**Required action:**
Copy out all lines of the material below in which "your" occurs.

**Material for this task:**

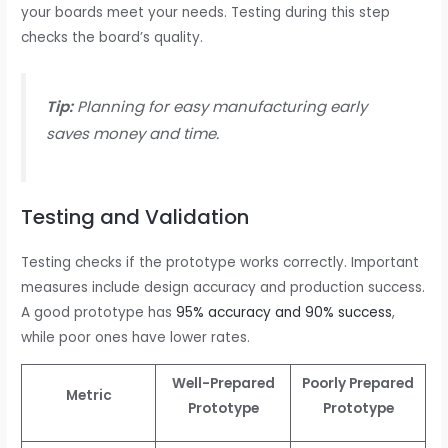
your boards meet your needs. Testing during this step
checks the board’s quality.
Tip:
Planning for easy manufacturing early
saves money and time.
Testing and Validation
Testing checks if the prototype works correctly. Important
measures include design accuracy and production success.
A good prototype has
95% accuracy and 90% success
,
while poor ones have lower rates.
Well-Prepared
Poorly Prepared
Metric
Prototype
Prototype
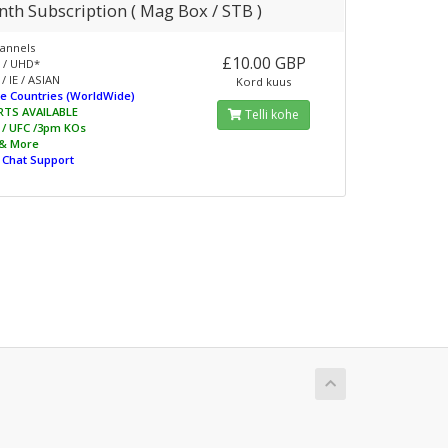
th Subscription ( Mag Box / STB )
annels
£10.00 GBP
 / UHD*
/ IE / ASIAN
Kord kuus
e Countries (WorldWide)
RTS AVAILABLE
Telli kohe
L / UFC /3pm KOs
 & More
e Chat Support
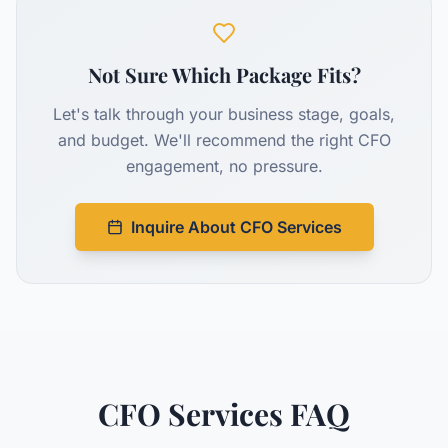
Not Sure Which Package Fits?
Let's talk through your business stage, goals,
and budget. We'll recommend the right CFO
engagement, no pressure.
Inquire About CFO Services
CFO Services FAQ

**Task solution:**
your boards meet your needs. Testing during this step
Let's talk through your business stage, goals,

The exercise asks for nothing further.